Tuesday, February 3, 2015

The Victorious Almondo!

Long suffering followers of these annals may recall that last year, on the brink of their first ever major almondification, my two almond trees were devastated by a tribe of brigands. This time round, thanks to a combination of my mother's generosity and my own spendthriftery, I secured a set of A-grade fancy-pants bird-exclusion nets for trees, which have done time on various stone-fruits as various stone-fruits approach peak parrot-attractiveness. And therefore, despite a few days of this –

– we are verily with almonds! Yes indeedio, the unprecedented joy of an almond glut (not that almond + glut makes any kind of sense).

Prunus dulcis "Nonpareil". Barely visible fossilised ammonite for scale (my pleasure).

Only the nuts on the Nonpareil almond are ripe; its friend, the Carmel, is biding its time, which means that what you see in the basket above is a mere half of our first proper almond harvest (insh'allah). The Nonpareil gets the full force of the Western sun, whereas the Carmel catches a patch of afternoon shadow, and it's to this that I attribute the variation in ripening time, although I do note, having consulted the University of California's pamphlet on "Harvesting and Storing Your Home Orchard's Nut Crop" (essential reading, a tour de force), that "depending on variety, almonds are ready for harvest between early August [that would be early February to me] to late September [i.e., March]". So it may be that all Carmels will prove slower than all Nonpareils.

Never having had much to do with almond harvesting before (thanks, cockies), I'm relying fairly heavily on the good almond commentators at the U of California. They advise that harvest "should begin when 95% of the nuts have hulls that have split open to expose the in-shell almond inside", although they also say that you can proceed when only 75% have split, to save your almonds from North American equivalents to the cockatoo, though frankly I don't think that would work with the cockatoos round here.

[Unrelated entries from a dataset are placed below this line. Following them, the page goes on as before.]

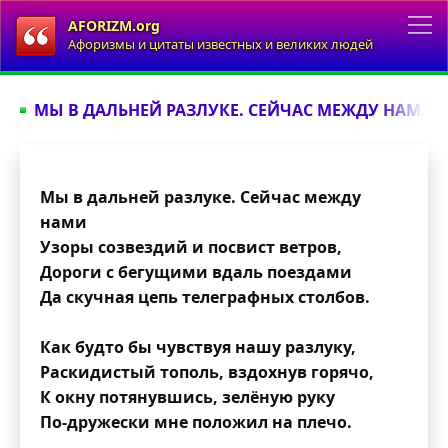
AFORIZM.org
Афоризмы и цитаты известных и великих людей
МЫ В ДАЛЬНЕЙ РАЗЛУКЕ. СЕЙЧАС МЕЖДУ НАМИ..
Мы в дальней разлуке. Сейчас между
нами
Узоры созвездий и посвист ветров,
Дороги с бегущими вдаль поездами
Да скучная цепь телеграфных столбов.
Как будто бы чувствуя нашу разлуку,
Раскидистый тополь, вздохнув горячо,
К окну потянувшись, зелёную руку
По-дружески мне положил на плечо.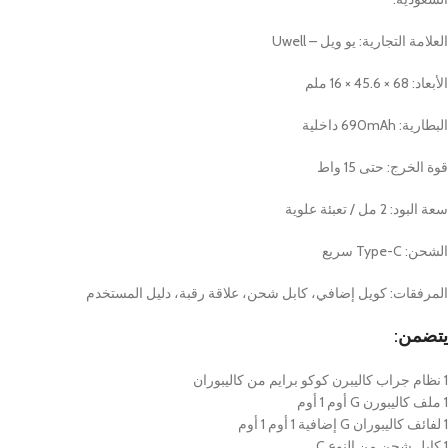
العلامة التجارية: يو ويل – Uwell
الأبعاد: 68 × 45.6 × 16 ملم
البطارية: 690mAh داخلية
قوة الخرج: حتى 15 واط
سعة البود: 2 مل / تعبئة علوية
الشحن: Type-C سريع
المرفقات: كويل إضافي، كابل شحن، علاقة رقبة، دليل المستخدم
يتضمن:
1 نظام جراب كاليبرن كوكو برايم من كاليبوران
1 ملف كاليبورن G أوم 1 أوم
1 لفائف كاليبوران G إضافية 1 أوم 1 أوم
1 كابل شحن من النوع C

After harvest, I'm supposed to remove the hulls while watching Barnaby Joyce on last night's recording of Q and A. Gosh he's a weirdo.

And then the nuts in their shells need additional drying to prevent mold. In the midst of this drying process, which I have trusted to my Fowlers' Vacola Dehydrator, I'm meant to unshell a nut periodically and check whether it's dry and brittle. Once they are - dry and brittle - they're good for 8 months at room temperature, and longer if frozen. So, tra la!, almonds!